2. Set the policy to remove write permissions to the %windir%\Tasks folder. This prevents the Conficker malware from creating the Scheduled Tasks that can reinfect the system.
   
   To do this, follow these steps:
   1. In the same GPO that you created earlier, move to the following folder:
      Computer Configuration\Windows Settings\Security Settings\File System
   2. Right-click File System, and then click Add File.
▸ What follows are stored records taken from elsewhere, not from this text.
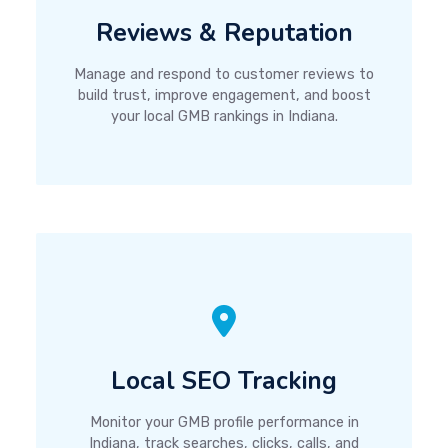
Reviews & Reputation
Manage and respond to customer reviews to
build trust, improve engagement, and boost
your local GMB rankings in Indiana.
Local SEO Tracking
Monitor your GMB profile performance in
Indiana, track searches, clicks, calls, and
   3. In the Add a file or folder dialog box, browse to the %windir%\Tasks folder. Make sure that Tasks is highlighted and listed in the Folder dialog box.
   4. Click OK.
   5. In the dialog box that opens, click to clear the check boxes for Full Control, Modify, and Write for both Administrators and System.
   6. Click OK.
   7. In the Add Object dialog box, click Replace existing permissions on all subkeys with inheritable permissions.
   8. Click OK.
3. Set AutoPlay (Autorun) features to disabled. This keeps the Conficker malware from spreading by using the AutoPlay features that are built into Windows.
   
   Note Depending on the version of Windows that you are using, there are different updates that you must have installed to correctly disable the Autorun functionality:
   • To disable the Autorun functionality in Windows Vista or in Windows Server 2008, you must have security update 950582 (http://support.microsoft.com/kb/950582) installed (described in security bulletin MS08-038).
   • To disable the Autorun functionality in Windows XP, in Windows Server 2003, or in Windows 2000, you must have security update 950582 (http://support.microsoft.com/kb/950582) , update 967715 (http://support.microsoft.com/kb/967715) , or update 953252 (http://support.microsoft.com/kb/953252) installed.
   To set AutoPlay (Autorun) features to disabled, follow these steps:
   1. In the same GPO that you created earlier, move to one of the following folders:
      • For a Windows Server 2003 domain, move to the following folder:
        Computer Configuration\Administrative Templates\System
      • For a Windows 2008 domain, move to the following folder:
        Computer Configuration\Administrative Templates\Windows Components\Autoplay Policies
   2. Open the Turn off Autoplay policy.
   3. In the Turn off Autoplay dialog box, click Enabled.
   4. In the drop-down menu, click All drives.
   5. Click OK.
4. Close the Group Policy Management Console.
5. Link the newly created GPO to the location that you want it to apply to.
6. Allow for enough time for Group Policy settings to update to all computers. Generally, Group Policy replication takes five minutes to replicate to each domain controller, and then 90 minutes to replicate to the rest of the systems. A couple hours should be enough. However, more time may be required, depending on the environment.
7. After the Group Policy settings have propagated, clean the systems of malware.
   
   To do this, follow these steps:
   1. Run full antivirus scans on all computers.
   2. If your antivirus software does not detect Conficker, you can use the Malicious Software Removal Tool (MSRT) to clean the malware. For more information, visit the following Microsoft Web page:
      http://www.microsoft.com/security/malwareremove/default.mspx (http://www.microsoft.com/security/malwareremove/default.mspx)
      Note You may have to follow some manual steps to clean up all the effects of the malware. We recommend that you review the steps that are listed in the "Manual steps to remove the Win32/Conficker virus" section of this article to clean up all the effects of the malware.